Guardian chief exec Miller rejects metered paywall model and says no more redundancies planned

Uniquely among UK national newspaper publishers, Guardian News and Media has avoided compulsory redundancies.

And speaking in the wake of annual results which revealed a sharp reduction in losses, chief executive Andrew Miller said there are no plans for any more job cuts - voluntary or otherwise.

Last year GNM sought to cut up to 100 out of 650 journalists. But in February it agreed a deal whereby 58 journalists (50 full-time equivalent positions) took redundancy and the NUJ agreed to find other ways to cut £7m from the annual editorial budget.

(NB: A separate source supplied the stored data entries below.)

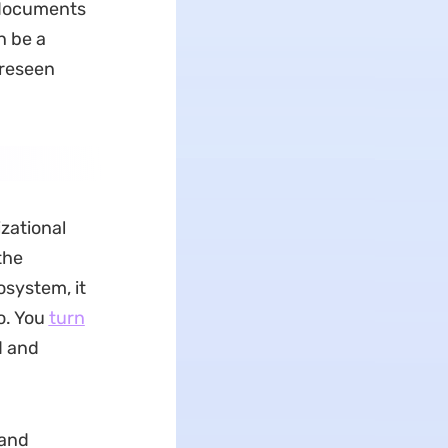
 documents
n be a
oreseen
zational
the
osystem, it
o. You
turn
d and
 and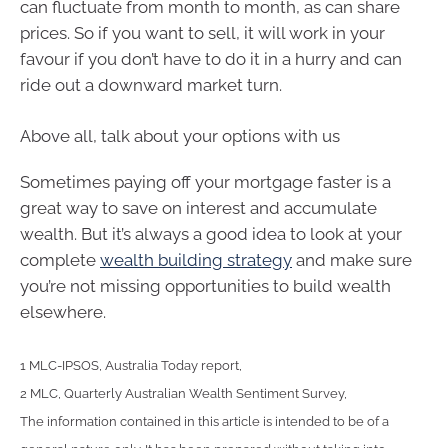
can fluctuate from month to month, as can share
prices. So if you want to sell, it will work in your
favour if you don’t have to do it in a hurry and can
ride out a downward market turn.
Above all, talk about your options with us
Sometimes paying off your mortgage faster is a
great way to save on interest and accumulate
wealth. But it’s always a good idea to look at your
complete
wealth building strategy
and make sure
you’re not missing opportunities to build wealth
elsewhere.
1 MLC-IPSOS, Australia Today report,
2 MLC, Quarterly Australian Wealth Sentiment Survey,
The information contained in this article is intended to be of a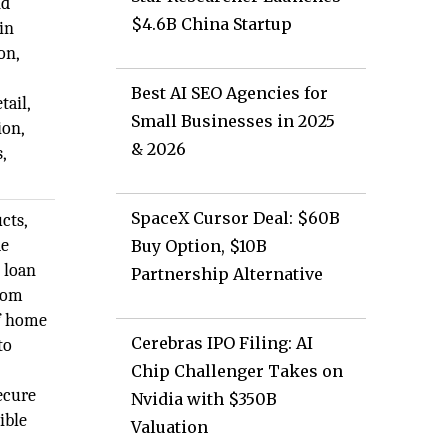
nd
$4.6B China Startup
in
on,
Best AI SEO Agencies for
tail,
Small Businesses in 2025
ion,
& 2026
,
SpaceX Cursor Deal: $60B
cts,
de
Buy Option, $10B
 loan
Partnership Alternative
from
of home
Cerebras IPO Filing: AI
to
Chip Challenger Takes on
ecure
Nvidia with $350B
ible
Valuation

Miller tells Press Gazette: “We never set about saying it was a fixed number of people –  it was about a pound note saving, which we have achieved by looking at contributors and other areas.

“At this point there are no plans for future redundancies in editorial. The cost base will remain under pressure and the largest cost in this organisation is people, both editorial and commercial, so you have to monitor it all the time.”

GNM’s results for the year to the end of March show a sharp reduction in operating losses to £30.9m, from £44.2m a year ago, on turnover flat year on year at £196.3m.

Digital revenue increased by 28.9 per cent to £55.9m and outpaced print decline.

In May, Guardian.co.uk was the second biggest national newspaper website in the UK with 4.7m unique browsers a day worldwide (according to ABC). Daily print sales in the same month were down 10.4 per cent year on year to 192,000.

Miller said the latest GNM results were “extremely significant” in the context of a five-year-plan to turn around The Guardian’s finances. In the four years up to (but not including) 2012/2013 GNM made total operating losses of £157.1m.

Miller says: “The thing I am most pleased about is the growth in digital revenue. It’s the third consecutive strong year of digital revenue growth. And we are seeing strong growth so far in the first quarter of this financial year.”

“It is a significant set of results in the context of where we have come from and the context of the industry.”

He adds: “There are certainly green shoots.”

That extra digital revenue comes from a combination of display advertising and sponsorship, up £7m to £25m; subscriptions, e-commerce and other revenue up £2m to £15m and recruitment up £4m to £16m.

In April, Telegraph.co.uk became the latest news website to go behind a metered paywall. By setting the pay point at 20 articles per month, the meter appears to have had little effect on overall website traffic – with one media analyst saying he could see "no downside" to the policy.

Miller doesn’t rule out charging more readers to read Guardian digital content (the title already has 23,000 paying iPad readers and 57,000 paid-for iPhone app users). But a metered paywall is not on the agenda.

He says: “Metered paywalls are very interesting. We always monitor the paywall situation. We recognise at some point we will need to get revenue directly from readers in the digital environment but we don’t believe that is through a metered paywall.

“With £55m of revenue, anything that closes that off - I would be worried.”

While losses of £30.9m remain significant, The Guardian is not in any immediate danger of running out of cash. Last year it sold GMG Radio for a reported sum of £70m,  helping it increase cash and investment reserves from £225.8m to £253.7m.

GMG also owns 50.1 per cent of Trader Media Group and 32.9 per cent of Top Right Group which together may provide a windfall when they are sold (GMG’s share of profits for the pair totalled £73m last year but that money is ring-fenced to pay down debt).

What is a sustainable loss for GNM and could The Guardan ever break even financially?

“I don’t think I’ve ever given an absolute number about what we think the right level of loss is but I can assure you we will continue to reduce the losses and continue working our way through it. We have to keep reducing our losses.

“The way to reduce them is by investing in digital rather than purely cutting costs. It’s about investment to growth.”

And what about the wider picture for the media and those “green shoots” Miller talked about?

“I’m optimistic about the future for us because we are embracing the digital space and operating on a global basis.

“I don’t’ subscribe to it being a recession. Unfortunately for the sector it is a transition to a new world.

“I saw this very clearly at Auto Trader [where he was chief financial officer for six years before joining GMG in August 2009].

“There was a lot of talk at the beginning when we were neck and neck with Exchange and Mart that it was just purely a recession and we would come back through it. In reality it was a transition of consumption in the way people consumed the product. I really think it is the same here in the news space.

“This is about a transition in the way people consume content in the broadest sense. It’s very important that you embrace that and go where the consumer is going and you don’t fight to retain an old business model.”

Miller says that stories like the revelations from US National Security Agency  whistleblower Ed Snowden, read by 7m people on a single day on the Guardian website in June, show there is a market for quality journalism online.  And he notes NRS figures which suggest The Guardian and Observer’s combined UK print and online readership over the course of a month now stands at 13.2m.

He says: “It’s about embracing where we are going, and embracing opportunity. Good journalism, and very good editing, are in a really strong position – it’s just trying to find the business models that work around it. There will be some, it just takes time to find those models.”